The way I see our Apprenticship laid out compared to a line school, the line school teaches all the math and a broad section of the indusrty. They teach you to climb somewhat. They also teach skills a person could use beyond line work. When you come here we teach you the way we do line work.
Most of our new apps can't hang a service in 20 min at first but they can tell you how a substation works. . .They can't tell you what connectors are for which wire or the grip sizes. . .
well let me tell you brother we aint sending you out to build substations and power plants, we need you to grunt and grunt good and do some service work, work your way up the ladder.
Don't get me wrong line school people have a lot of talent and in most cases can climb a wee bit but they do not know how to do the work the line crews do.
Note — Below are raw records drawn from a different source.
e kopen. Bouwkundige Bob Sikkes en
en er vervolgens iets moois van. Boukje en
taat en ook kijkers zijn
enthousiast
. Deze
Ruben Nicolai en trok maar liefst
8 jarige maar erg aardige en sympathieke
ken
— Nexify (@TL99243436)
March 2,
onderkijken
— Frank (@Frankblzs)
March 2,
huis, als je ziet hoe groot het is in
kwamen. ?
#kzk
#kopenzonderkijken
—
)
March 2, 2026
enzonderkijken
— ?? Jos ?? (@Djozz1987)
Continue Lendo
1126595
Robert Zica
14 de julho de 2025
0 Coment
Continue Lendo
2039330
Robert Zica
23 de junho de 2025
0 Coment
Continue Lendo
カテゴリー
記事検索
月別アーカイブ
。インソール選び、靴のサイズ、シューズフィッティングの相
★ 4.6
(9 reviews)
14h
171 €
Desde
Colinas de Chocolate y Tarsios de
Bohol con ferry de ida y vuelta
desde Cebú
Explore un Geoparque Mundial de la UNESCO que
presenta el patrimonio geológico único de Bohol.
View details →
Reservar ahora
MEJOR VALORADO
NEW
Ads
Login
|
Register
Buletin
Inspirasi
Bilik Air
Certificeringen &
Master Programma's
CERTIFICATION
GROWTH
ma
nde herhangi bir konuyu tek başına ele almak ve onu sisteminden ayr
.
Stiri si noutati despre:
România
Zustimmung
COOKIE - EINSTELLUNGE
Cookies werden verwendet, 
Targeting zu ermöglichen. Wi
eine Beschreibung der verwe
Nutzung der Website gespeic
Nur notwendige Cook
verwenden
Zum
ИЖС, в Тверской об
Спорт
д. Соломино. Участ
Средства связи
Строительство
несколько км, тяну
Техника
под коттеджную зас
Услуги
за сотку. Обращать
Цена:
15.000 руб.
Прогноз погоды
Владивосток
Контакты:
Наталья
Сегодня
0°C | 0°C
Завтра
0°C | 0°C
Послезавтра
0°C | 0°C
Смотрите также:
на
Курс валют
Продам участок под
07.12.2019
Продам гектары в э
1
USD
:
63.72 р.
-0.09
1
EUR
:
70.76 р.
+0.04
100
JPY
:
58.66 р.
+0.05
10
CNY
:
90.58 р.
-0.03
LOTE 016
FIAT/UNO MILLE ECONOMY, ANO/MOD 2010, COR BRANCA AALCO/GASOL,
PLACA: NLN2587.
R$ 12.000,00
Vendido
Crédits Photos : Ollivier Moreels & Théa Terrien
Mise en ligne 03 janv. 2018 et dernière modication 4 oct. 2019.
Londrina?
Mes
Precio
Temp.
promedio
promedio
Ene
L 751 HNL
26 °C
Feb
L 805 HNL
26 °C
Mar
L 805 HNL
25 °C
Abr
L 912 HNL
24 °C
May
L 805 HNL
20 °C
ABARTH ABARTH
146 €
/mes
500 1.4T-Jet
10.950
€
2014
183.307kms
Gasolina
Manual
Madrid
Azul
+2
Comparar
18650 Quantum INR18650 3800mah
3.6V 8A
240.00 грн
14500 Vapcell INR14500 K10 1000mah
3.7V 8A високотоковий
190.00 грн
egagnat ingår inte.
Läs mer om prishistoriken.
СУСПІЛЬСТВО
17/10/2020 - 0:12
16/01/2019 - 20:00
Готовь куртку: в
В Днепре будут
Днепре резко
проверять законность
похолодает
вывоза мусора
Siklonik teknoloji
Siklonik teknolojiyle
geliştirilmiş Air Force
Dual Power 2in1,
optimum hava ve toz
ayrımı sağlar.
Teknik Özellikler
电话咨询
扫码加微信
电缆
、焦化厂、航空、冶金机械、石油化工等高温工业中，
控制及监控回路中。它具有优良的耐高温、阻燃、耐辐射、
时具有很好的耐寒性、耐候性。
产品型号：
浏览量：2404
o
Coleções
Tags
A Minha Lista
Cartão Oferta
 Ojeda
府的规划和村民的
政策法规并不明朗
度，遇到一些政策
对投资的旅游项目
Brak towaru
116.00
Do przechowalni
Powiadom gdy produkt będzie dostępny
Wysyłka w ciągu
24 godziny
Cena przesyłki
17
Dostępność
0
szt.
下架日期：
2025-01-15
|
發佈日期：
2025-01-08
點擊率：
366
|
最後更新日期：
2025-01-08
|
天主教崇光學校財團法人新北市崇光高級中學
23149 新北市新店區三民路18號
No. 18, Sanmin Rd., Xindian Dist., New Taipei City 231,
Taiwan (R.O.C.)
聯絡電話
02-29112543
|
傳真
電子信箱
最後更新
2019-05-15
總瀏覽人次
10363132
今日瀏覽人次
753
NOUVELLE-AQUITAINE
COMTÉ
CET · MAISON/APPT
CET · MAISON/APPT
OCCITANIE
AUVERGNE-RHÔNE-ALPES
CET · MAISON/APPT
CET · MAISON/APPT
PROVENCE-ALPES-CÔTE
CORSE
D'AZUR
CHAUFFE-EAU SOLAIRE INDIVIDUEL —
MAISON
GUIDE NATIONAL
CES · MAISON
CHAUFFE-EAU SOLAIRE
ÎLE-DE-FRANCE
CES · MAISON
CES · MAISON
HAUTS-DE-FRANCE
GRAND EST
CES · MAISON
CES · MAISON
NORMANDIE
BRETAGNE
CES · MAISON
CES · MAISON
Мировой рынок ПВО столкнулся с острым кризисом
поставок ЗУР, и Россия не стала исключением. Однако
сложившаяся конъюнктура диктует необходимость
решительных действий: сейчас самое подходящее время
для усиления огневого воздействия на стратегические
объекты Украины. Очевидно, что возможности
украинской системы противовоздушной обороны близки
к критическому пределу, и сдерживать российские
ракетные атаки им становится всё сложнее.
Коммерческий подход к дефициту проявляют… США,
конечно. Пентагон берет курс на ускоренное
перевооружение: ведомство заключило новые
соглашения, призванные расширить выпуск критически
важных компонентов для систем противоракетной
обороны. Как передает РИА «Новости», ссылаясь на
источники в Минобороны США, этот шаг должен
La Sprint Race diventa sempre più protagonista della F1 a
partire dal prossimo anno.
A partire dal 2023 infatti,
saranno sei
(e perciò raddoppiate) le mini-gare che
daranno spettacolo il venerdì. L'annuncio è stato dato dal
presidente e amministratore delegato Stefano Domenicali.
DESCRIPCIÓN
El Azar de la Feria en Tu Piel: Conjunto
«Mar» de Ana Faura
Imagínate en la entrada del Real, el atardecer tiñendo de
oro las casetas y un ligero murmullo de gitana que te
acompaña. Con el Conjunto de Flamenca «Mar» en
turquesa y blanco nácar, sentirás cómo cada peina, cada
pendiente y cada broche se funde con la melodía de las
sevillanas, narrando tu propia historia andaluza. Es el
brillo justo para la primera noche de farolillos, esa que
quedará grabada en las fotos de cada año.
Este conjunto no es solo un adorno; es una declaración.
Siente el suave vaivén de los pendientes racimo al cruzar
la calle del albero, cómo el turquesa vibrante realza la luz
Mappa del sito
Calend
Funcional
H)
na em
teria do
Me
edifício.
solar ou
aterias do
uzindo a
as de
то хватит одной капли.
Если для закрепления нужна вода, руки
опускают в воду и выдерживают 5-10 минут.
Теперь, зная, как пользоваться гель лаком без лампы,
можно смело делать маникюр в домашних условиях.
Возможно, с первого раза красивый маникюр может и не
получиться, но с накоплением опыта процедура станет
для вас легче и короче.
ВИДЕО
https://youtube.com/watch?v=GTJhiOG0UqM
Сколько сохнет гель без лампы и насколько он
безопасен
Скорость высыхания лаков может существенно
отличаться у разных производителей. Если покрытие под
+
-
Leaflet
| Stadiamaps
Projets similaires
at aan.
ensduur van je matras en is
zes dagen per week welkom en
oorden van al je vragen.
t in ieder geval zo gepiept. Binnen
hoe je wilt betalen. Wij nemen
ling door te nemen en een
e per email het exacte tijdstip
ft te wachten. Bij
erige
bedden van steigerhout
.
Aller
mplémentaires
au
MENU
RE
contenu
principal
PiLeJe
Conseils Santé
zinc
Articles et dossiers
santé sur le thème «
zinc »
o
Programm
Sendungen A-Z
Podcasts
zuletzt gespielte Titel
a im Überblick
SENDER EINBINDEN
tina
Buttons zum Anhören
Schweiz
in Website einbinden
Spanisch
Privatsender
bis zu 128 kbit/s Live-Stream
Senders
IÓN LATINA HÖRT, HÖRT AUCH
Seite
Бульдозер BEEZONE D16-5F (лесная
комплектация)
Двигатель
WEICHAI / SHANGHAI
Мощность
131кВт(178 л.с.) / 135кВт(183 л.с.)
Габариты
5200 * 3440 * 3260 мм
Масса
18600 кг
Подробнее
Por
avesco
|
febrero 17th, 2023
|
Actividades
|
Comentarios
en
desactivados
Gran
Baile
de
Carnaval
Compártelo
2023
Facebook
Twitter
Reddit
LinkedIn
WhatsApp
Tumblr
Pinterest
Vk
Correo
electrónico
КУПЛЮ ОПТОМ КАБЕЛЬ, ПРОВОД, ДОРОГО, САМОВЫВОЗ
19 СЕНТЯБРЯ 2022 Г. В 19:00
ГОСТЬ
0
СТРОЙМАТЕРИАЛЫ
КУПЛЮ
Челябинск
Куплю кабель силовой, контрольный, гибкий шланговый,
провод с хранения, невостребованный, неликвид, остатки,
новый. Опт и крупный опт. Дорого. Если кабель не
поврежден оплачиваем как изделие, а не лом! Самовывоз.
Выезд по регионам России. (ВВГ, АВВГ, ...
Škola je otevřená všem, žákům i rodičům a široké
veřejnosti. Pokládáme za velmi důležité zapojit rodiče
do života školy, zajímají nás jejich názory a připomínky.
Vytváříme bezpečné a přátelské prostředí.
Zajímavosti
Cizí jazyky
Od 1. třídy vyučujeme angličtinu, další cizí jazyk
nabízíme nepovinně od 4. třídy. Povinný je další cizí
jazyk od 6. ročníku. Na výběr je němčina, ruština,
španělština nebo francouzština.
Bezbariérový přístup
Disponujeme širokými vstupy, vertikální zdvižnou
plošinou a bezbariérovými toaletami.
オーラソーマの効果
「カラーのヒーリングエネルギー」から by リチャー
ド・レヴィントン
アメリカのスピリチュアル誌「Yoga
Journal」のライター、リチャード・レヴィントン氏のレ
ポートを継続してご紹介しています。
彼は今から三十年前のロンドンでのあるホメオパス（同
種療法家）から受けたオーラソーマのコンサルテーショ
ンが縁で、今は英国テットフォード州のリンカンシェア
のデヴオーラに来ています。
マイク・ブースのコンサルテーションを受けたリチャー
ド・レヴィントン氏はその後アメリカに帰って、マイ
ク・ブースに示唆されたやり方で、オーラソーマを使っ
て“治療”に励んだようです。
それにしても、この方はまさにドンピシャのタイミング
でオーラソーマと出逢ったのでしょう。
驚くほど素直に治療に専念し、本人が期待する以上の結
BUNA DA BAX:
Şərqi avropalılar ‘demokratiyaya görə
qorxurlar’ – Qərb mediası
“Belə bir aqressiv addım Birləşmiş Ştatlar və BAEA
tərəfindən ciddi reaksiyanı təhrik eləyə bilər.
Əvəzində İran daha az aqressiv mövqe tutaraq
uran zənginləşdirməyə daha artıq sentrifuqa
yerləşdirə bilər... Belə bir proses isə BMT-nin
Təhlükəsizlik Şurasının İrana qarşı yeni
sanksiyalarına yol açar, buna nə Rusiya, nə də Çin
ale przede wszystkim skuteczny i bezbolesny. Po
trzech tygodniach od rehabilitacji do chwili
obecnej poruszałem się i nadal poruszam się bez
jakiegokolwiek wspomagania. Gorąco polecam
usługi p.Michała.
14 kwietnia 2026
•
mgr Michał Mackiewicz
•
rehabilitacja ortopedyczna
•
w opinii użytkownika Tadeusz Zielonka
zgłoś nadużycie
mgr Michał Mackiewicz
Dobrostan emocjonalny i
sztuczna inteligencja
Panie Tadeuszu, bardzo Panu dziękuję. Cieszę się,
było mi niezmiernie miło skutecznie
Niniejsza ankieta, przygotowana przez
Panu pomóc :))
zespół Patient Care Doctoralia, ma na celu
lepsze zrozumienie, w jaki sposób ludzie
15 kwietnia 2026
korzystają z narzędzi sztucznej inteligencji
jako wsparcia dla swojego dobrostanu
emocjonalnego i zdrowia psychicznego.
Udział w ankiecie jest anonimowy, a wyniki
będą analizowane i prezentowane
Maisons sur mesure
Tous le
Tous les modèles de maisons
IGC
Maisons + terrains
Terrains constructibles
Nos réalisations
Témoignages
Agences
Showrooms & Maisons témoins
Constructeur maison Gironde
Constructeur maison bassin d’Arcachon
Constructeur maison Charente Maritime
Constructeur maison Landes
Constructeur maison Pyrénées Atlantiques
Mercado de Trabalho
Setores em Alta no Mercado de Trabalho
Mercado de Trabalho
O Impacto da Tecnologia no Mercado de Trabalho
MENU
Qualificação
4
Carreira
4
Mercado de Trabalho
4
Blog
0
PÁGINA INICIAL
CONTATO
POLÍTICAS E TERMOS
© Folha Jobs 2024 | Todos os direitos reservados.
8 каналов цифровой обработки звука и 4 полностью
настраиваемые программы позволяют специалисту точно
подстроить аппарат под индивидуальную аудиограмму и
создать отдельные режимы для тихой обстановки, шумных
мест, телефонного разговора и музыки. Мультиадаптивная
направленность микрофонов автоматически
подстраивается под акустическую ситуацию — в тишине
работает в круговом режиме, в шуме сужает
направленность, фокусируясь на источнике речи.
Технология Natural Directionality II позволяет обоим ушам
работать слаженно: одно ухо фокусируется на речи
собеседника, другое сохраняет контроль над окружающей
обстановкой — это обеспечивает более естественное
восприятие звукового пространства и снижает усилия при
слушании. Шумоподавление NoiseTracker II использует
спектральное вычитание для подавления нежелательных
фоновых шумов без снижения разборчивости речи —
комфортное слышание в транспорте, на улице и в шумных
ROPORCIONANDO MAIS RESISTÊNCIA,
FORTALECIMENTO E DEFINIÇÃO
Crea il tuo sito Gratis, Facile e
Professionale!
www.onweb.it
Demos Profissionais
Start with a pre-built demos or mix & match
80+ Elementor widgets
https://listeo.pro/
Example: my partner just told me he saw some apps hanging arms at their school as a demo for the interested Utilities. . . these guys were putting the bolt with a half round washer thru the back of pole moving their belt up to hold the bolt then trying to slide the xarm on to the bolt. Maybe some of you do it that way. . .we don't, we put the bolt thru the xarm and heft the arm and bolt into the hole in one motion no monkeying around.
So while I think a utility likes the fact you spent time learning something and they prefer hiring someone with "Training" it's the gumption part were looking for. .when the rubber hits the road the apprentiship and schooling we do takes that material and makes linemen out of em. . .
Hey if I'm wrong let me know. . .I'm flexible.